Recently I helped take care of a 90-ish year old man who fell down and broke his hip. He's moderately demented at baseline, and while waiting for and ORIF--our Anesthesia department was balking at his cardiac co-morbidities--he got more than a bit delirious. Delirium is a common hospital-based problem, especially in older patients with cognitive losses at baseline who develop an acute illness or who have a condition which requires interventions such as bladder catheterization, NPO status, ICU observation, TPN, beeping IVs, and almost everything else I was compelled to order for this poor gentleman.

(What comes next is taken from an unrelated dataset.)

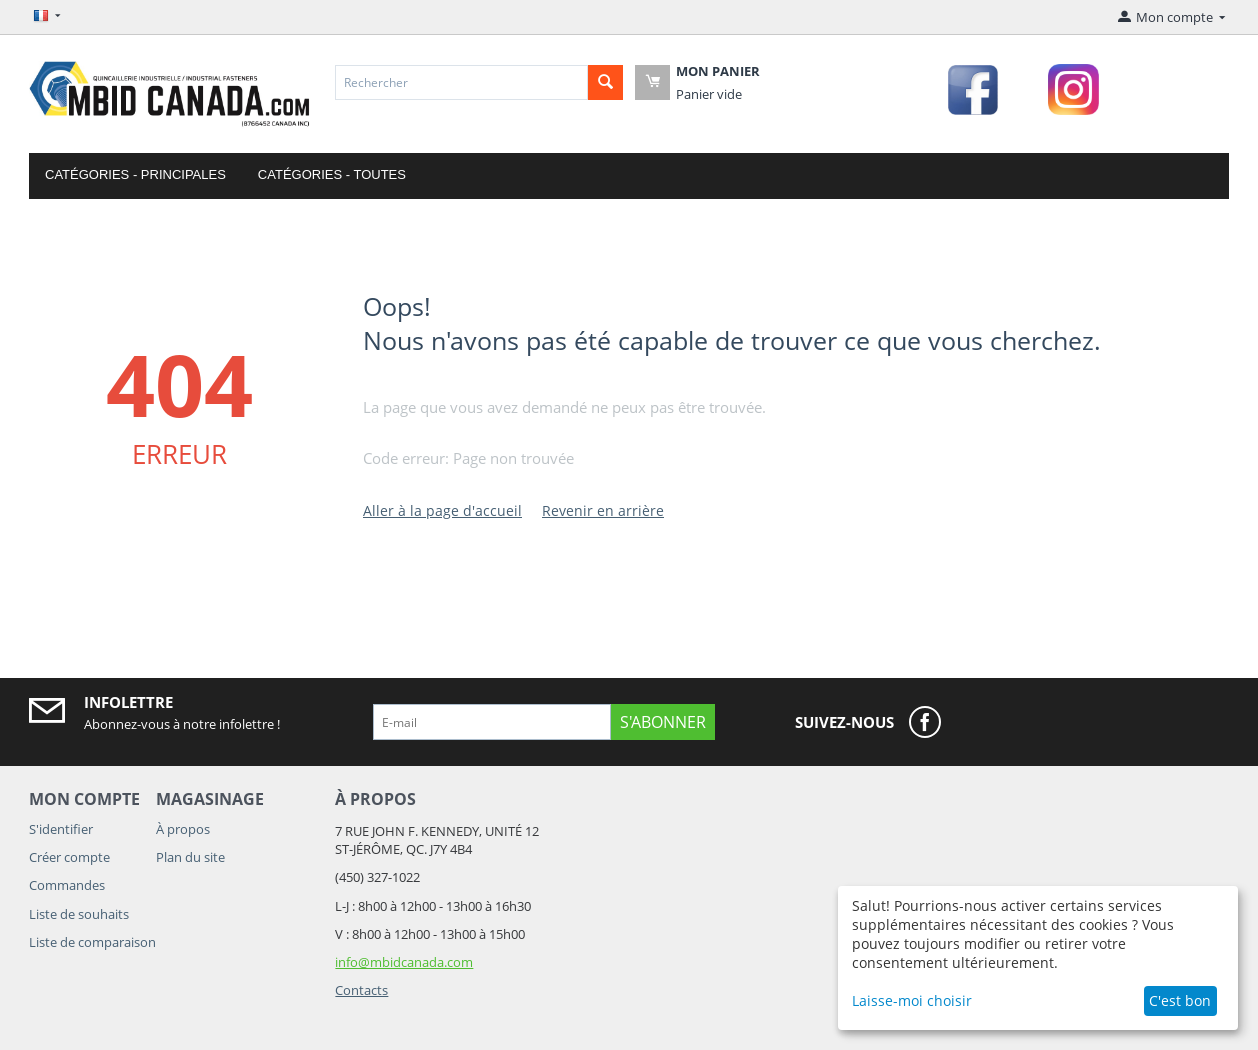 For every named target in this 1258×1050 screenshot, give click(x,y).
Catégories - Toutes (332, 174)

After a few days of hand-wringing and covering their eyes in despair, Anesthesia finally agreed to take the patient to the OR. By this time, he'd sunk into a profound delirium-induced somnolence. I can't really blame Anesthesia for balking when we rolled him down the hall in what must have looked like a moribund state, but I knew he was suffering from delirium and I had to spend a lot of time patiently explaining to the OR staff that delirious people look really, really abnormal. Yet I knew this patient's life at baseline wasn't all that bad, and a lot of his quality of life derived from toodling around his house and garden. Not trying to fix the hip would be a death sentence for him.

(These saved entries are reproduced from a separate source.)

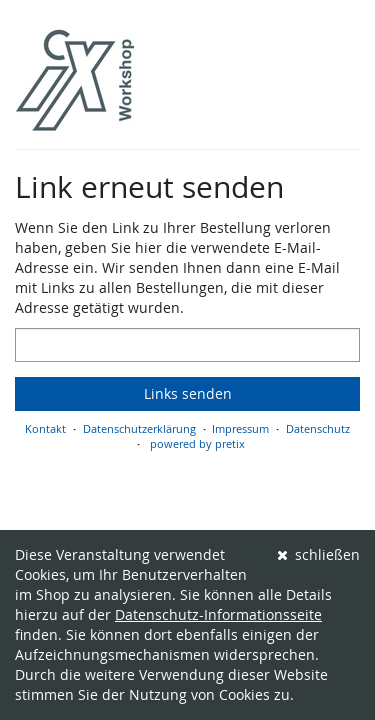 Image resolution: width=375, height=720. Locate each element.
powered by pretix (197, 443)
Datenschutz (318, 428)
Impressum (240, 428)
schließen (319, 554)
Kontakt (45, 428)
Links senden (188, 393)
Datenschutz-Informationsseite (218, 614)
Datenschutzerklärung (139, 428) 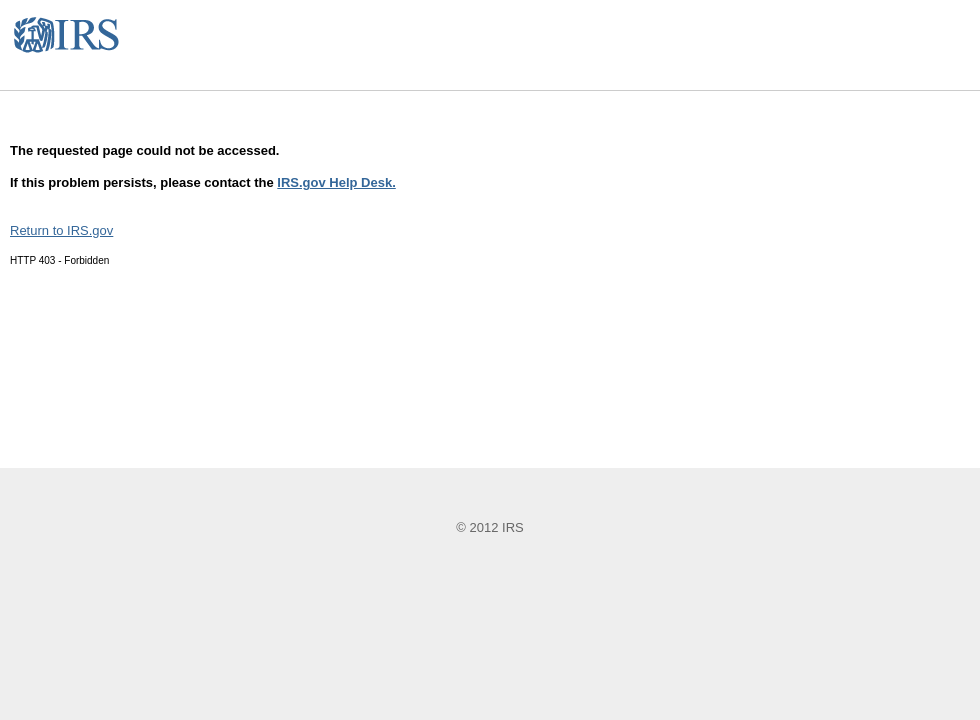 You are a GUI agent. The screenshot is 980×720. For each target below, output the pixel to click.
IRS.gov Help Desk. (336, 182)
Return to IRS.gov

After recovery, he went to the ICU (Anesthesia's insistence) and there he languished for several days because Med-Surg was too full to move him back to a regular room. I predicted he'd be somnolent after surgery, and indeed he was. Nurses unfamiliar with his clinical course approached me because they were concerned he was on the verge of death. I told them to stimulate him, talk to him, sit him up in bed--all the usual interventions for delirium, in which normalizing sleep-wake schedules and invoking familiar sights, smells and sounds are key to management--but the problem with the ICU is that the staff is used to patients being bed-bound and quiet, so every time I walked in there I'd see my nonagenarian lying in a dark cubicle. So I decided to light a fire under physical therapy.
On post-op day two, I was there when the PT arrived and, with the help of an ICU nurse, she managed to swing the old man around so that he was sitting at the edge of the bed. He was barely able to keep his eyes open and mumbled when I said his name. "Fred!" I said. "You look good today."
ICU NURSE: "Yeah, you do, Fred."
PT (doing range of motion exercises with Fred): "Hey Fred, push on my hand with your foot. Like you're stepping on the gas pedal."
ME: "Or tapping your foot, Fred."
PT: "Right, like you're dancing. Do you like to dance, Fred?"
ME: "Oh I bet you do, Fred. What kind of music do you like?" (Fred looks at me blankly.)
ICU NURSE (repeating): "What kind of music do you like?"
ME (looking intently at Fred's face): "You look like a Big Band kind of guy, Fred."
PT: "You like band music, Fred?"
ME: "I bet you do." (Singing tunelessly) "Ba-da-da-DA-DA-DA-da-da-tah-da-da-da-DAH-da-da-da-da-DA-DA-DA-tah da da--come on you guys, you know the tune. Glenn Miller."
ICU NURSE (Getting Into the Mood): "Tah-da-da-da-DA, da-da-da-da, TAAAAH-da-da-da-da, DA-tah-da-da-da-da..."
OK, you get the idea. By this time, our patient had his eyes wide open and was looking back and forth at us. The physical therapist said he was, indeed, tapping his toes against her hand.
Later that day I got him moved to Med-Surg, where his wife verified his favorite music: "Old-fashioned dance tunes." Had to pat myself on the back about that one. Pretty soon he was answering questions and smiling at us, and finally eating some simple foods. His new nurse knows all the words to "Chattanooga Choo-Choo," which I think will be a big help in his recovery.
It's amazing how much music and the other humanities play an essential role in medicine. My kind of medicine, anyway.